Ok, we spent long enough talking about this ride, it’s time to get something in the calendar.

The Plan – Ride Bikes, Drink Beer, & Eat Curry.

The Route – TBC, but will involve some off road cycling(Mtbs required, leave the 23s at home!), and some fine Real Ale establishments.

So……
·         When? – Saturday 14th September 2013 – Wheels turning 120V sharp. Pre ride espressi @ Silks Café from 1130.

·         Where? – Shifnal, Shropshire

·         Why? – Why not?

This promises to be a highlight of the 2013 cycling Calendar.
Who’s in?

Saturday, 20 April 2013

Uncharted Territory

Tynemouth Castle
As much as I love the variety of cycling that Shropshire offers, it’s always nice to cycle somewhere new. New roads mean new challenges, and unexpected terrain to keep up on your toes.

Earlier in the week a business trip to Newcastle offered up the perfect opportunity to venture further afield. Just knowing that I had a ride to look forward to once we’d finished for the day made the ludicrously early start almost bearable.

Meetings completed, and hotel found, it was time to put the bike back together and hit the road. My plan was simple. Head from Newcastle city centre along the northern banks of the Tyne, then turn left and up the coast. Riding along the coastline always takes me back to my younger days when I lived on the Kent coast, seemingly a million miles away from the landlocked county of Shropshire.

The following two hours served to illustrate why I love cycling so much. The simple act of pushing the pedals the perfect antidote to the drudgery of the afternoon’s meeting.

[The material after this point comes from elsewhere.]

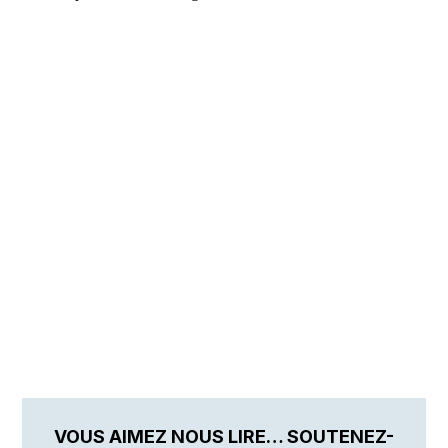
VOUS AIMEZ NOUS LIRE… SOUTENEZ-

Whitley Bay came and went and was so reminiscent of my hometown. A proud seaside town; perhaps not as grand as it once was, but still retaining a certain charm. I turned inland as I reached Blyth in the now fading light. The bright lights of the city centre guided me back to my hotel, and a well earned beer.

It’s not what you ride, or where you ride, what’s important is that you do!

Vive la Velo!   

Monday, 8 April 2013

The Hell of the Wrekin – Telford Toothpaste 2013

Getting ready to HTFU

It was as I battled my way through the six inch deep sand which claimed many a victim on the Creamery secteur that I realised just what a special event I was lucky enough to be taking part in. The ‘Toothpaste’, Shropshire’s very own tribute to the greatest one day race in the world, was underway, and was surpassing all I’d hoped it would be.

A couple of hours earlier, over 60 Toothpasters gathered at the event’s start point, shivering from the sub zero temperatures, but all looking forward to what promised to be a special day in the saddle. A loose amalgam of riders, some from local clubs, some from further afield, many I knew, more that I didn’t.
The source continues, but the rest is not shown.